NIH Announces Plans to Update Harassment Policies

The agency also declares its intent to better educate the scientific community about sexual harassment.

Sep 19, 2018
Jef Akst


The National Institutes of Health plans to update its sexual harassment policy, strengthen its system for reporting allegations of harassment by its researchers, and initiate training campaigns to prevent such issues, NIH Director Francis Collins announced this week (September 17).

“The National Institutes of Health (NIH) does not tolerate pervasive or severe harassment of any kind, including sexual harassment, whether it is within the agency, at research organizations that receive NIH funding, or anywhere else NIH-funded activities are conducted,” the agency posted on its new anti-sexual-harassment website.

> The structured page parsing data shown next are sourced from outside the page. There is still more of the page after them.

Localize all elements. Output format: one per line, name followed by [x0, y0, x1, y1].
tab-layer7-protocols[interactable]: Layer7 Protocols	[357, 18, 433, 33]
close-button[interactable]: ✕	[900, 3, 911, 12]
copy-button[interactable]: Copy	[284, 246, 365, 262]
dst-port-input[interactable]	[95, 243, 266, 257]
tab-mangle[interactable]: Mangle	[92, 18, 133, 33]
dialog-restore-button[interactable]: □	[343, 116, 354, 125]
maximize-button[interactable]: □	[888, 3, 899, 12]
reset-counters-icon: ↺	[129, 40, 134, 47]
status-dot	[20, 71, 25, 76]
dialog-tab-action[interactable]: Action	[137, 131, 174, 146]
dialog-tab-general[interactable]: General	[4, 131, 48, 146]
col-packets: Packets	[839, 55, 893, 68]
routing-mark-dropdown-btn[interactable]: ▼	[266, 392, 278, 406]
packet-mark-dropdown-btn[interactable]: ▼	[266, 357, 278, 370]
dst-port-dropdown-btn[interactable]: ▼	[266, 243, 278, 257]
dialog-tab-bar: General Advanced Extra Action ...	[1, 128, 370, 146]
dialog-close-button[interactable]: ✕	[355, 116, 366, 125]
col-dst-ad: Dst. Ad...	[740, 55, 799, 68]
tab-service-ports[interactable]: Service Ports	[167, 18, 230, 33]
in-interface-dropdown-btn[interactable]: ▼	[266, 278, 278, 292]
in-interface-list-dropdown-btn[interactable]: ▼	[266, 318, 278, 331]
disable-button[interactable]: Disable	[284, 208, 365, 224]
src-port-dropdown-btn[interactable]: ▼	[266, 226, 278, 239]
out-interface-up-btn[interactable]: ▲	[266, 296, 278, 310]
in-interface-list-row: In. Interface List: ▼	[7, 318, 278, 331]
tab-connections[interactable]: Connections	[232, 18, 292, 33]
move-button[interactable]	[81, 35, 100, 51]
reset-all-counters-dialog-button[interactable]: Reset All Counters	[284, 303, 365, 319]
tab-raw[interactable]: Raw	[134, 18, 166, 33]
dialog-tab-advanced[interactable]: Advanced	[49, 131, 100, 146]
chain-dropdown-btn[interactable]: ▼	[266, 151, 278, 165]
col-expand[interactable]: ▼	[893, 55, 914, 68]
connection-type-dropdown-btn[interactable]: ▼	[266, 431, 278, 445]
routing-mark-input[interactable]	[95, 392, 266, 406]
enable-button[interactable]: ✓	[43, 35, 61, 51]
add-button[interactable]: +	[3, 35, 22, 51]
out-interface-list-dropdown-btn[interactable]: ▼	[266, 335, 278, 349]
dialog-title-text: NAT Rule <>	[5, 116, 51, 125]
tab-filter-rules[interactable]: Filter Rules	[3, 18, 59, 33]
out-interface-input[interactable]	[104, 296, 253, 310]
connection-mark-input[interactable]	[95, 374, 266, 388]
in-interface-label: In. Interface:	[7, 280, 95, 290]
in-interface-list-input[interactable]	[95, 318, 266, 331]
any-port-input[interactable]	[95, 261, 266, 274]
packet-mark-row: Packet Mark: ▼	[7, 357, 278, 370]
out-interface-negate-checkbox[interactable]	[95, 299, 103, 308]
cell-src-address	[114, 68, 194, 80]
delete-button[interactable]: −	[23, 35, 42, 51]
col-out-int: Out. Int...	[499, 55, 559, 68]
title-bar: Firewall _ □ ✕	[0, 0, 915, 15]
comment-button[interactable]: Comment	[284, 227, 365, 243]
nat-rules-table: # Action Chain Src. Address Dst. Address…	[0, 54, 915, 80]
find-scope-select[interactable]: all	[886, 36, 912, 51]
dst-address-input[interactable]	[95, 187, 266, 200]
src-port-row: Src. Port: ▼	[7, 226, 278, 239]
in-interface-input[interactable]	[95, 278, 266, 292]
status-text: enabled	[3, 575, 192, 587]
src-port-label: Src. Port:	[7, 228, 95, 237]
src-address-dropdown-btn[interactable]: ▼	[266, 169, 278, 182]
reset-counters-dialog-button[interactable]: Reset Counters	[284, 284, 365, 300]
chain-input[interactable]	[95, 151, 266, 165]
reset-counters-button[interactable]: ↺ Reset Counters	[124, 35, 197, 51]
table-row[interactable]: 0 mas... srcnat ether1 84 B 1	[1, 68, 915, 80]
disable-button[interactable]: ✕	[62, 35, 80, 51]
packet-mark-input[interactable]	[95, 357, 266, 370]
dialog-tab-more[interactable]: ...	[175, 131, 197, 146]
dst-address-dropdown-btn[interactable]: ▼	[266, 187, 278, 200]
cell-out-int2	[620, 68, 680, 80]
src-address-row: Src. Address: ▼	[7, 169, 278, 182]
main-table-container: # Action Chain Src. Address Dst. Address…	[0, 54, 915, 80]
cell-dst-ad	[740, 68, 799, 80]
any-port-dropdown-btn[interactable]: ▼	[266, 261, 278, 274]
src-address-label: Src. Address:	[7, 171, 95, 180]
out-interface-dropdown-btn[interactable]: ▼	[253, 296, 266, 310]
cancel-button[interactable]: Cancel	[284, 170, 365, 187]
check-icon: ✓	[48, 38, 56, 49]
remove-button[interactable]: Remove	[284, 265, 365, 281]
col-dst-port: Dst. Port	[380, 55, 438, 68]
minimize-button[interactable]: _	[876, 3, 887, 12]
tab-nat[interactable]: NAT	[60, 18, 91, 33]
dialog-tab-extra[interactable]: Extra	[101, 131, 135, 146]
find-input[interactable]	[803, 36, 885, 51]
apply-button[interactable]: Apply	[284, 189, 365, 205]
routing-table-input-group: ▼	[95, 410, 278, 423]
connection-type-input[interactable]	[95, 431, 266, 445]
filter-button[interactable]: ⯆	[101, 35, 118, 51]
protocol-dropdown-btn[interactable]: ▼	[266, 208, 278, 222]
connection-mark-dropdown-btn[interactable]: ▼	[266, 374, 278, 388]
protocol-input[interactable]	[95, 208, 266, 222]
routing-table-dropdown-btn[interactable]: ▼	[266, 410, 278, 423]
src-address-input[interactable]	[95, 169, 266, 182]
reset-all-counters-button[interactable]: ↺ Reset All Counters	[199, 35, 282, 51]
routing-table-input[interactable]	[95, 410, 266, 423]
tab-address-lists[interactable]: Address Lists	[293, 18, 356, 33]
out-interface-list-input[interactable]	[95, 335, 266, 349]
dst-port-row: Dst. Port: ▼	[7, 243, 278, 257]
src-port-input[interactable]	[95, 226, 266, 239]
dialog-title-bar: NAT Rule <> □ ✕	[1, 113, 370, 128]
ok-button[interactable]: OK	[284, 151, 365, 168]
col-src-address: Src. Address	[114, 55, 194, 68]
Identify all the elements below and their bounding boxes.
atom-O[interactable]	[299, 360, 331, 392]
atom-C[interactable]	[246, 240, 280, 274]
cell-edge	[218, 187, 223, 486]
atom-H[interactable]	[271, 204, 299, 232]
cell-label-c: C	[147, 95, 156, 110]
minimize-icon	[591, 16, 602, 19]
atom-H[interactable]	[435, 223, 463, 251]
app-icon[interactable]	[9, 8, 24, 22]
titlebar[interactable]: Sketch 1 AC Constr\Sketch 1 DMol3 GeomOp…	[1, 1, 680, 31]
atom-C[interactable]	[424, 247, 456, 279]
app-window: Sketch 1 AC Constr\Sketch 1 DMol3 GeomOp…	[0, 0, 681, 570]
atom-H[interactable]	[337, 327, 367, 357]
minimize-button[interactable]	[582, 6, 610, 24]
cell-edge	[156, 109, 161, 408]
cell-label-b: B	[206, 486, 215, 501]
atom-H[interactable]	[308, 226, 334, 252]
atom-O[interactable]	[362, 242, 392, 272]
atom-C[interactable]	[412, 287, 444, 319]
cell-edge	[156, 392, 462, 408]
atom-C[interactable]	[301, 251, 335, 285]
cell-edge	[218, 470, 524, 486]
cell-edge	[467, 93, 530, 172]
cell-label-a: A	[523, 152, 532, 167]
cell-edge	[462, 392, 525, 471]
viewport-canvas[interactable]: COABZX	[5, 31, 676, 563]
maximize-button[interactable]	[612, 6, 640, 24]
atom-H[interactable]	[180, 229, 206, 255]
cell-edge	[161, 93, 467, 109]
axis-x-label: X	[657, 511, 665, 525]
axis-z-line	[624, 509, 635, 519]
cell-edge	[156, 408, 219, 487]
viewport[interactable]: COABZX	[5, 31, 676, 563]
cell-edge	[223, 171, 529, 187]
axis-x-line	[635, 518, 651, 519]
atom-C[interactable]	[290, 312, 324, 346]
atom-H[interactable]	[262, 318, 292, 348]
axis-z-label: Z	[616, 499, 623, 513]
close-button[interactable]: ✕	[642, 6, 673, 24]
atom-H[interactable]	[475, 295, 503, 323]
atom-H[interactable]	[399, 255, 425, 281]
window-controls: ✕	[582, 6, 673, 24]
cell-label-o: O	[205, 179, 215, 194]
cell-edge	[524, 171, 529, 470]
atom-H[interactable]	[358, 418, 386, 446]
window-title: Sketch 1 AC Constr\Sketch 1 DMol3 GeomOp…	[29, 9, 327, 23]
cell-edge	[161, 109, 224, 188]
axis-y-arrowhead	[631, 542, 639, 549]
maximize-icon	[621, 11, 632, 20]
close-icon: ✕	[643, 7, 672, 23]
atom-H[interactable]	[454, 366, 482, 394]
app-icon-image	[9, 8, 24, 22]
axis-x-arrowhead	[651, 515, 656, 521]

Collins says that the new policies will be published this week, and that the agency intends to conduct surveys this winter to get feedback from researchers and staff about harassment issues. “Personally, I find this to be a matter of extreme importance,” Collins tells Science. “NIH recognizes that we need to increase our transparency on this issue,” he adds in a statement.

Other agencies are doing the same. In February, for example, the National Science Foundation (NSF) announced it was updating its policies, which could include measures that would pull funding from scientists found guilty of harassment. But Collins tells Science that such a move might prove difficult from a legal perspective, as funding is awarded to institutions, not individual researchers. Official NSF policies are expected to be announced tomorrow (September 20), Nature reports.

See “NSF Will Require Reporting of Sexual Harassment

Collins calls for government agencies to work together in developing and implementing these policies, noting in his statement that he plans to ask the White House’s National Science and Technology Council Committee on Science, which he cochairs, “to consider uniform measures that would be most effective in changing the pervasive culture of sexual harassment in science, and fostering a culture of respect for all.”

“I think NIH is moving in the right direction,” Tracy Costello, chair of the National Postdoctoral Association, tells Science. “I think it’s a very complicated problem and I don’t know that there’s one quick answer.”